For the September 2015 payment for fiscal year 2014 adoptions, the program will be a hybrid of the new calculations and the old, which rewarded increases in the number of overall adoptions, adoptions of children nine and up, and special needs adoptions. During this transition year, payments will be half of what the state would have earned under the old system and half of its earnings under the new rate-based system.
Investing Funds in Post-Permanency Services
One of the provisions of the law that NACAC fought hardest for relates to the 2008 Fostering Connections Act’s expansion of Title IV-E adoption assistance. Fostering Connections eliminated the link between a birth parent’s income and a child’s eligibility for IV-E adoption assistance. Phased in by age,, the increased eligibility means that states are receiving new federal dollars, which were directed to be spent on child welfare. Since 2008, however, states struggled with how to calculate the amount saved and track reinvestment in child welfare services. (See next page for more information.)
The Strengthening Connections Act now requires states to:
- Track and report the amount of saved funds, including how the state calculates the savings
- Report how the state is spending the funds on child welfare services
- Spend at least 30 percent of the funds on post-adoption and post-guardianship services and services to prevent foster placement; at least 20 percent of the total must be spent on post-adoption and post-guardianship services
The law notes that reinvested funds cannot be used to supplant existing state child welfare funding. In addition, it directs HHS to develop and share with states a method for calculating the savings. States are allowed to design their own calculations, but must have their process approved by HHS.
Making Other Adoption and Guardianship Changes
Other adoption- and guardianship-related provisions, all of which are effective immediately, include:
- Requiring HHS to collect data on adoptions and legal guardianships that disrupt (before finalization) or dissolve (after finalization).

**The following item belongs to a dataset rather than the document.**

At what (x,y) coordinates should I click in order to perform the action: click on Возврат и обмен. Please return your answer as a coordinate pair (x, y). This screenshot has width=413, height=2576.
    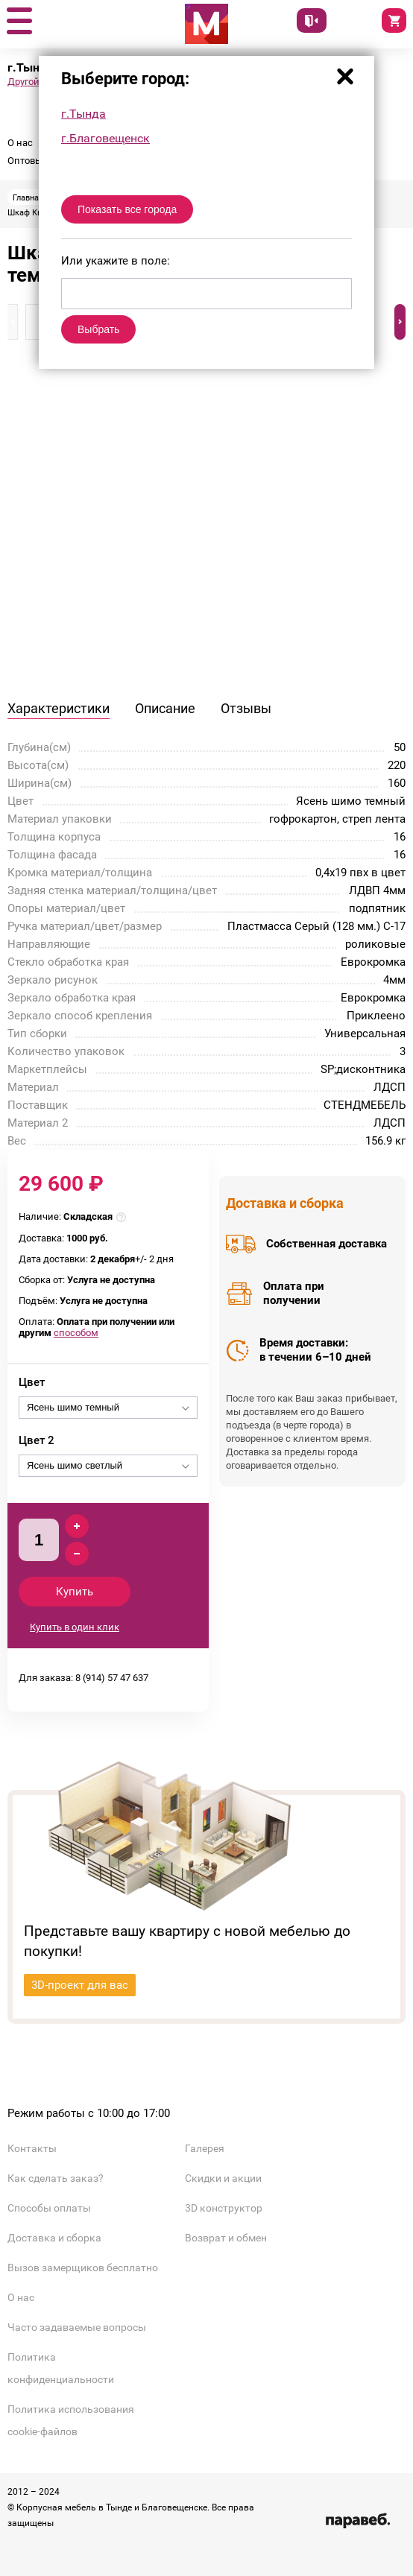
    Looking at the image, I should click on (226, 2238).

- Ensuring that children remain eligible for Title IV-E guardianship assistance if their legal guardian dies or is unable to care for them and they are placed with a pre-named successor guardian.
- Requiring notification of parents caring for a child through foster care or adoption if a sibling of that child enters foster care. This provision is designed to encourage placement of children with siblings whenever possible.
Extending the Family Connection Grants
The Strengthening Families Act funded, at $15 million, the Family Connections Grant Program for work undertaken in fiscal year 2015. This program funds kinship navigator services and family finding, among other services. This extension will enable the continuation of existing three-year grant programs that would otherwise have ended on September 30, 2014.
NACAC is grateful for the efforts of congressional leaders and staff and child welfare advocates who worked so hard to ensure passage of the Strengthening Families Act, especially the bill’s co-sponsors: Representatives David Camp (R–MI), Sandy Levin (D–MI), Dave Reichert (R–WA), and Lloyd Doggett (D–TX), and Senators Ron Wyden (D–OR) and Orrin Hatch (R–UT).